Biotech Updates

Genes from Chickweed Increase Resistance to Fungi

July 8, 2011

In a previous study, two antifungal peptides (SmAMP1.1a and SmAMP2.2a) were isolated from a plant commonly known as chickweed (Stellaria media). It was found that the peptides were formed in chickweeds when two propeptides (pro-SmAMP1 and pro-SmAMP2) are degraded. Rahim Shukurov of Russian Academy of Agricultural Sciences and colleagues reported that expression of the two propeptides was tissue-specific and increased significantly when exposed to fungal infection.

The researchers made three genetic constructs based on pro-SmAMP1 gene to investigate if chickweed has any advantages in defending against phytopathogens due to the unique structure of the propeptides. They used Arabidopsis and tobacco plants transformed with the constructs.

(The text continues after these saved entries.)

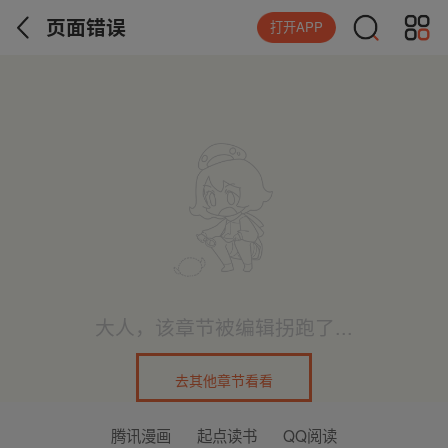
页面错误
打开APP
大人，该章节被编辑拐跑了...
去其他章节看看
腾讯漫画
起点读书
QQ阅读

Results showed that the transgenic plants containing the complete pro-SmAMP1 gene exhibited the highest resistance to phytopathogens Bipolaris sorokiniana and Thielaviopsis basicola. The resistance of chickweeds could be attributed to the fungal-inducible expression of the proSmAMP1 and pro-SmAMP2 genes and due to some special features of the structure of the corresponding propeptides. When these two propeptides undergo a particular process, two different antimicrobial peptides were released. Thus, these genes from chickweed  can be used in developing plant resistance against fungal diseases.